According to Marco te Brömmelstroet, academic director of Lab of Thought and board member of the Urban Cycling Institute, Amsterdam is struggling badly to make real choices about the future of urban mobility. Ambitions are fairly high, he says, mainly because all kinds of external factors are conspiring to make the mobility system as it is now untenable. Change is the only option. Yet, views are divided on what needs to change, and how. Where the political conversation about these goals and values is well underway in other European cities, Amsterdam – and the Netherlands as a whole – takes a deeply technocratic approach to mobility policymaking, guided by experts, standards, models and regulations. This complicates the process. Interestingly, however, the city is now cautiously trying out alternative choices.
Cars are a practical and popular form of transport that people very much rely on. Why it is wise to drastically reduce the number of cars in urban areas and make more space for bicycles, in your view?
“The scientific consensus is that a car-based mobility system, which is a relatively recent approach to urban planning, is not built to last. When you add up all the costs, you see these systems are detrimental to people, the environment and society overall. If we were to take a city that is built around bicycling and walking and propose dramatically increasing the number of cars, up to our current numbers, it would never even make it past a cost-benefit analysis. The idea would seem insane. By definition, a system that depletes all sorts of goods is not sustainable. Rather than optimizing this system, we should actively seek viable alternatives that can last us another 100, 500 or even 1,000 years.”
Can the same measures be applied in any city, or do you have to approach mobility on a city by city or even neighbourhood basis?
“Every place is different of course, but science focuses on the general mechanisms and underlying explanatory variables. Here, those are very stable. There was the decision in the 1920s to start treating roads as efficient pipelines to move people from A to B, and the idea that faster, easier and cheaper travel served the individual and hence the public interest. This narrative moulded all of our policy and has resulted in a mobility system that is untenable now. What we can do is look for new narratives in all cities and neighbourhoods, through experiments and wider social discourse around the question what we actually want from our streets and neighbourhoods. And meanwhile keeping sight of the full costs and benefits and inescapable dilemmas. So, is it more important that everyone living forty or more kilometres from their workplace has the shortest, easiest commute? Or would we rather that our kids be able to walk to school on their own without endangering themselves?”
How do families with young children, seniors (80+), people with reduced mobility or poor health fit into your vision?
“This isn’t about my vision, but what science says. The groups you cite are precisely the people who would benefit from streets, neighbourhoods and districts that are less dominated by cars. Many seniors and people in poor health cannot or may not drive, yet their care and social activities are organized father away nowadays than they were thirty years ago. Together, these groups make up a majority of the Dutch population and they are being very poorly served by the mobility system as it is now and the resultant public spaces.
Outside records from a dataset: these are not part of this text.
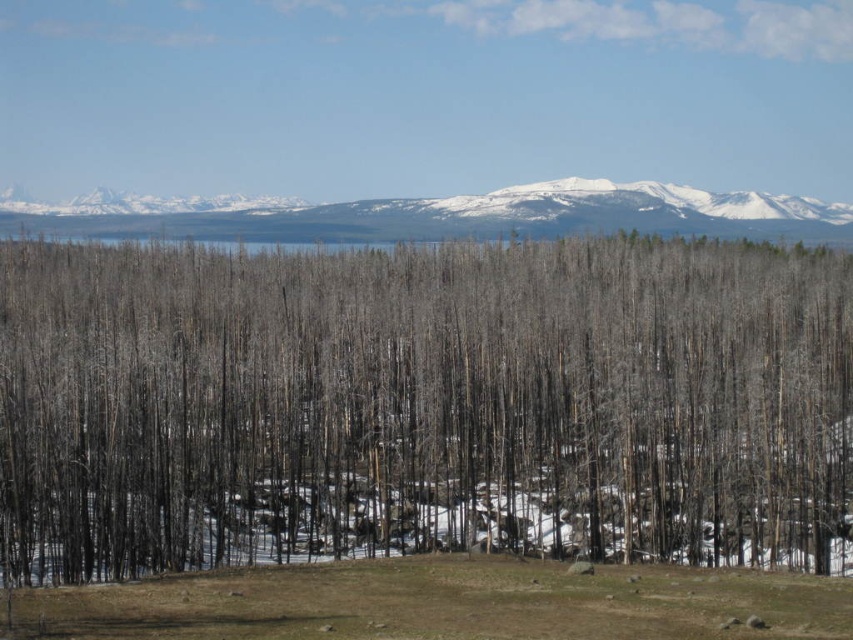 You are standing at the origin point of the coordinate system in the image. You want to walk towards the charred wood trees at center. Which direction should you move in terms of the coordinate system?

The charred wood trees at center are located at coordinate point (422, 404), so you should move towards the direction of increasing x and y coordinates to reach them.

You are a hiker planning to cross from the charred wood trees at center to the snowy granite mountain range at upper center. Based on the distance between them, can you safely make the journey in one hour if your average walking speed is 5 km per hour?

The distance between the charred wood trees at center and the snowy granite mountain range at upper center is 45.13 meters. At an average walking speed of 5 km per hour, you can cover 45.13 meters in about 0.009 minutes, which is roughly 0.54 seconds. Therefore, you can safely make the journey in one hour.

You are a hiker planning a route through this landscape. You need to decide whether to walk towards the charred wood trees at center or the snowy granite mountain range at upper center first. Which direction should you choose if you want to reach the closer object first?

You should walk towards the charred wood trees at center first because they are closer to the viewer than the snowy granite mountain range at upper center. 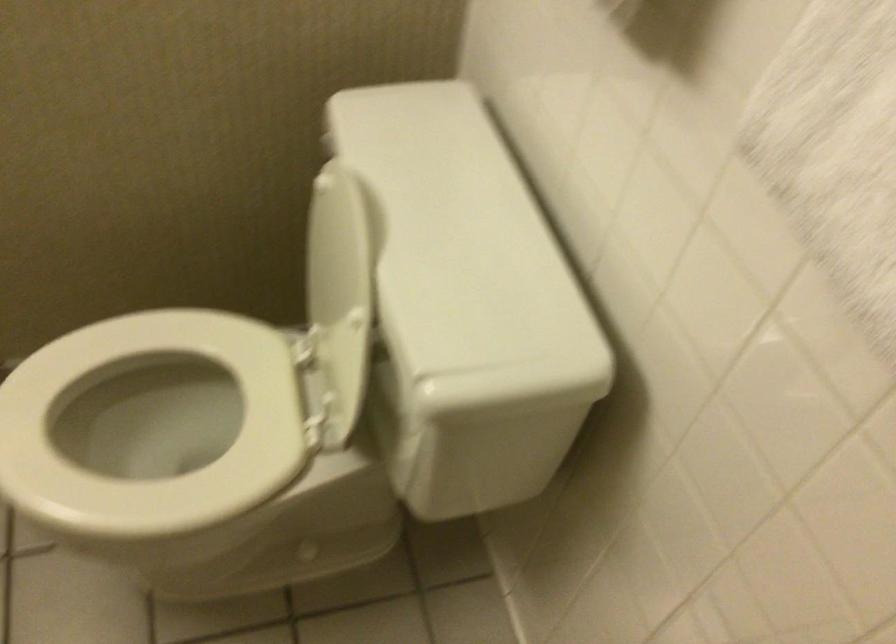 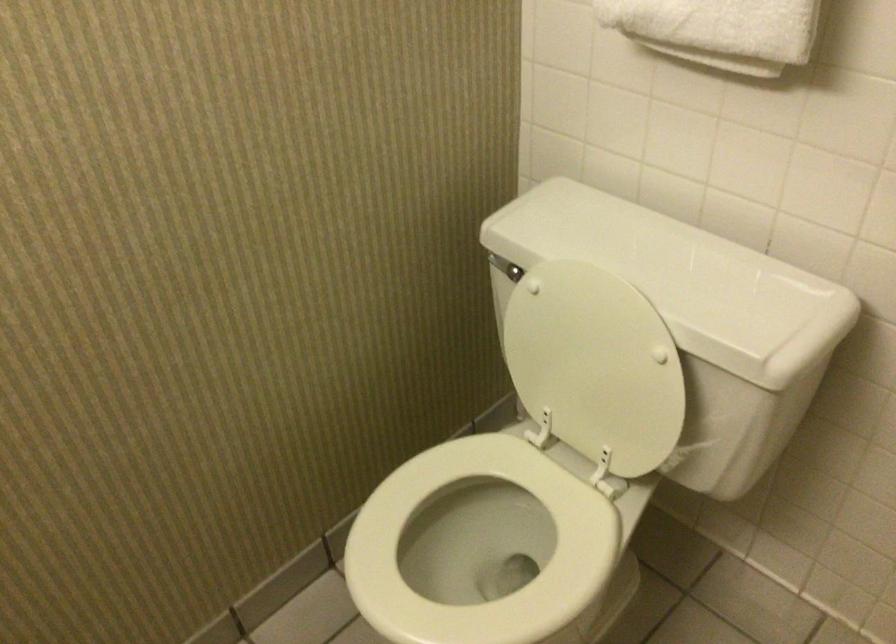 Question: Based on the continuous images, in which direction is the camera rotating? Reply with the corresponding letter.

Choices:
 (A) Left
 (B) Right
 (C) Up
 (D) Down

Answer: (B) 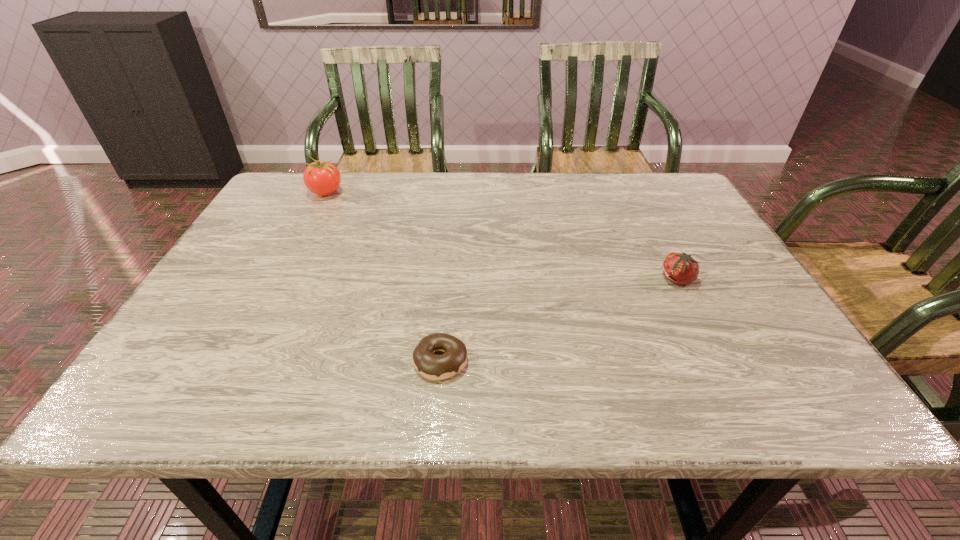 What are the coordinates of `the left tomato` in the screenshot? It's located at (322, 178).

The height and width of the screenshot is (540, 960). In order to click on the taller tomato in this screenshot , I will do `click(322, 178)`.

In order to click on the right tomato in this screenshot , I will do `click(680, 268)`.

Find the location of a particular element. This screenshot has height=540, width=960. the rightmost object is located at coordinates (680, 268).

You are a GUI agent. You are given a task and a screenshot of the screen. Output one action in this format:
    pyautogui.click(x=<x>, y=<y>)
    Task: Click on the second object from right to left
    The image size is (960, 540).
    Given the screenshot: What is the action you would take?
    pyautogui.click(x=433, y=367)

Where is `the nearest object`? Image resolution: width=960 pixels, height=540 pixels. the nearest object is located at coordinates (433, 367).

Where is `free region located on the right of the taller tomato`? free region located on the right of the taller tomato is located at coordinates (449, 192).

Where is `vacant region located 0.380m on the left of the second nearest object`? vacant region located 0.380m on the left of the second nearest object is located at coordinates (493, 279).

Locate an element on the screen. vacant region located 0.330m on the left of the doughnut is located at coordinates (238, 361).

Locate an element on the screen. This screenshot has height=540, width=960. object that is at the far edge is located at coordinates (322, 178). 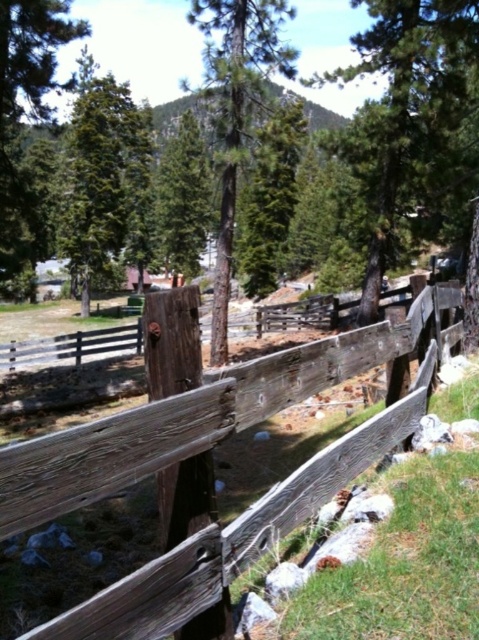 Who is lower down, green matte tree at upper left or smooth brown tree at center?

smooth brown tree at center is lower down.

Is green matte tree at upper left below smooth brown tree at center?

Actually, green matte tree at upper left is above smooth brown tree at center.

Is point (136, 115) positioned after point (216, 49)?

Yes.

This screenshot has width=479, height=640. Identify the location of green matte tree at upper left. (104, 179).

From the picture: Between green rough bark tree at left and smooth brown tree at center, which one is positioned lower?

green rough bark tree at left is below.

Who is positioned more to the right, green rough bark tree at left or smooth brown tree at center?

smooth brown tree at center

Does point (68, 88) come farther from viewer compared to point (285, 67)?

No, it is not.

You are a GUI agent. You are given a task and a screenshot of the screen. Output one action in this format:
    pyautogui.click(x=<x>, y=<y>)
    Task: Click on the green rough bark tree at left
    This screenshot has width=479, height=640.
    Given the screenshot: What is the action you would take?
    pyautogui.click(x=30, y=115)

Between green textured tree at center and smooth brown tree at center, which one is positioned higher?

smooth brown tree at center

Does green textured tree at center appear on the right side of smooth brown tree at center?

Correct, you'll find green textured tree at center to the right of smooth brown tree at center.

The height and width of the screenshot is (640, 479). What do you see at coordinates (413, 122) in the screenshot?
I see `green textured tree at center` at bounding box center [413, 122].

The image size is (479, 640). I want to click on green textured tree at center, so click(413, 122). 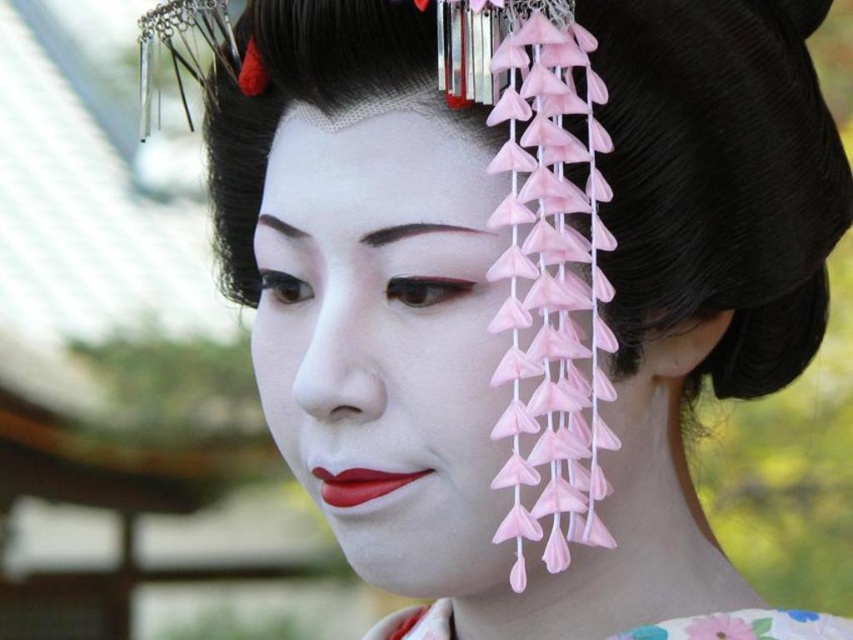 Question: Which point is farther to the camera?

Choices:
 (A) matte red lipstick at center
 (B) floral silk kimono at lower center
 (C) matte white face at center

Answer: (B)

Question: Does matte white face at center appear over floral silk kimono at lower center?

Choices:
 (A) yes
 (B) no

Answer: (A)

Question: Which object appears farthest from the camera in this image?

Choices:
 (A) floral silk kimono at lower center
 (B) matte red lipstick at center
 (C) matte white face at center

Answer: (A)

Question: From the image, what is the correct spatial relationship of matte white face at center in relation to matte red lipstick at center?

Choices:
 (A) left
 (B) right

Answer: (B)

Question: Which point is closer to the camera taking this photo?

Choices:
 (A) (334, 483)
 (B) (381, 140)
 (C) (730, 616)

Answer: (B)

Question: Is matte white face at center to the right of matte red lipstick at center from the viewer's perspective?

Choices:
 (A) no
 (B) yes

Answer: (B) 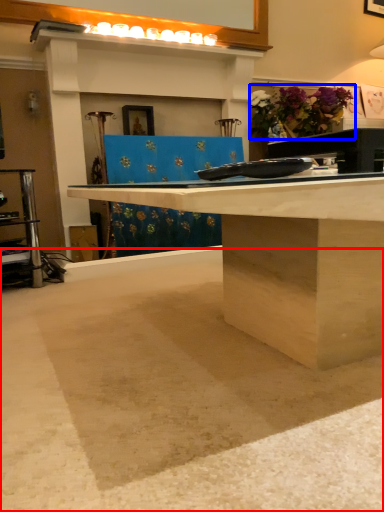 Question: Which object appears closest to the camera in this image, concrete (highlighted by a red box) or flower (highlighted by a blue box)?

Choices:
 (A) concrete
 (B) flower

Answer: (A)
We have geared everything around commuters, but let’s put these people first for once and design a mobility vision and a city that works for them.”
The Netherlands and northern Europe are often rainy, windy, cold and damp. Is this something that should be taken into consideration?
“When it rains, you get wet. It feels to me like hunting for excuses to leave things the way they are. ‘Oh, but it gets so cold!’ I’ll say it again: we know that the current system is untenable. So, however comfortable and convenient it is for you, nothing alters that fact.”
Many things are changing in and around Zuidas, like the motorway going underground, more one-way traffic, the station expansion and fewer cars. I don’t know how familiar you are with the area, but how would you design Zuidas?
“I am not an urban planner, but a scientist, so my focus would mainly be on what kind of a city you want to be. On having a broad conversation about that and then looking at what values and narratives emerge. You can use those to then think about how you want to design public spaces and to what extent mobility and cars factor into the equation. From the things you listed it sounds more like a technocratic system issue, but that’s coming at things the wrong way around.”
What is your mobility lifestyle? Do you cycle or take the train every day? Do you ever take the car or airplane, and, if so, about how often in a year?
“I am a part of the system we have created for ourselves. I need cars and vans to bring me stuff, and occasionally I need a shared car to go places I couldn’t get to otherwise. I use the train and bike on a daily basis, and from time to time I have to take a plane. I would like to have to pay the full price for all of these options, so that my trade-offs would be more rational, so that I would be depleting vital resources less and so that the system I live in would not only be sustainable, but also valuable.”